After her students listed their ideas, my son’s teacher shared how the artist, Roxy Paine, in a series of his work, welded sculptures inspired by anatomy elements to look like works of nature. This particular sculpture, titled, “Yield”, often referred to as the Silver Tree, actually upon closer observation resembles a science book drawing of a nerve ending.
“Yield.” The title abruptly changed my train of thought from art to the word itself. For two weeks, I’ve been meditating on the word yield. I’ve prayed for my spirit to yield to God’s desires for me. Yield- to give up control, to relinquish power. What an odd contrast thrown into a lesson on perception.
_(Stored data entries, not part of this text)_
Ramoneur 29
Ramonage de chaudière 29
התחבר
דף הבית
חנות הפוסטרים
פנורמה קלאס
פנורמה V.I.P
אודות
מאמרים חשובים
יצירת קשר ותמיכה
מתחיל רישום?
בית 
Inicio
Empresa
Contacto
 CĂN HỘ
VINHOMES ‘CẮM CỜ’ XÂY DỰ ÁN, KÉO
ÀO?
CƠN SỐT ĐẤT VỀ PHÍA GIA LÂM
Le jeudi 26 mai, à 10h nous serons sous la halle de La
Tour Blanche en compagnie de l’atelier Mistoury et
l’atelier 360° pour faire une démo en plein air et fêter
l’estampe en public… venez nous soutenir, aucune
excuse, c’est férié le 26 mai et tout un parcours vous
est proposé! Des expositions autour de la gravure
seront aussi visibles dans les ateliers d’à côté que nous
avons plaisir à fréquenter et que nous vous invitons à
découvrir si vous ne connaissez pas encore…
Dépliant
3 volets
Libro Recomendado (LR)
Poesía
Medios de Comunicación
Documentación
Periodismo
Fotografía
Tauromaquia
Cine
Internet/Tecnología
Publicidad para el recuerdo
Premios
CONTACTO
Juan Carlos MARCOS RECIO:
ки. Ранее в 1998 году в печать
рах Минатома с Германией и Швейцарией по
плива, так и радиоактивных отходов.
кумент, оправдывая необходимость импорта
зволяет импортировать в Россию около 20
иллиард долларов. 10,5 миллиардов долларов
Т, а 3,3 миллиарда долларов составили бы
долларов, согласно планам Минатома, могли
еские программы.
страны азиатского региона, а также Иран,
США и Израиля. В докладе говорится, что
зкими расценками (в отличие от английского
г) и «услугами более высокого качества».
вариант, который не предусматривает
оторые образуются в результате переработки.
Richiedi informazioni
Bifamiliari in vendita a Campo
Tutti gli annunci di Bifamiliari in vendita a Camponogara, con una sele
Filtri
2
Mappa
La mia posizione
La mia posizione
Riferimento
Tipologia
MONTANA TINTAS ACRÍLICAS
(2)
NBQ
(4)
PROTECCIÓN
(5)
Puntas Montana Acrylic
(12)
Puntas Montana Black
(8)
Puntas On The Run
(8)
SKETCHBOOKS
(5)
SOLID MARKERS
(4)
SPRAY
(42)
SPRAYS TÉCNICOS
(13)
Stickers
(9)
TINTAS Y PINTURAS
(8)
Later, as my son and I sat discussing something he had written, I shared my thoughts on yielding and my experience with the collision between an art concept and a meditated word. I also shared how I was glad to visit the museum with him. Knowing I like art so much, he asked me if I enjoyed viewing the art selections. I did, but found myself intimidated by some of the pieces. Feeling inadequate about my own artwork. My son responded with, “Mom, your perception of yourself is wrong. You are a good artist, but you don’t believe in yourself. I wish you created more often.”
Yay, son! Way to really listen. I have yielded my beliefs to a false perception. A perception that I’m not worthy to create. Kind of silly isn’t it? Art is about the experience of expression. It’s a form of speech, or in my case, often my sermon or interpretation of a Bible verse. Art is also a dream I’m often to afraid to chase. All because of the lie I’ve chosen to believe. I’m not worthy or good enough.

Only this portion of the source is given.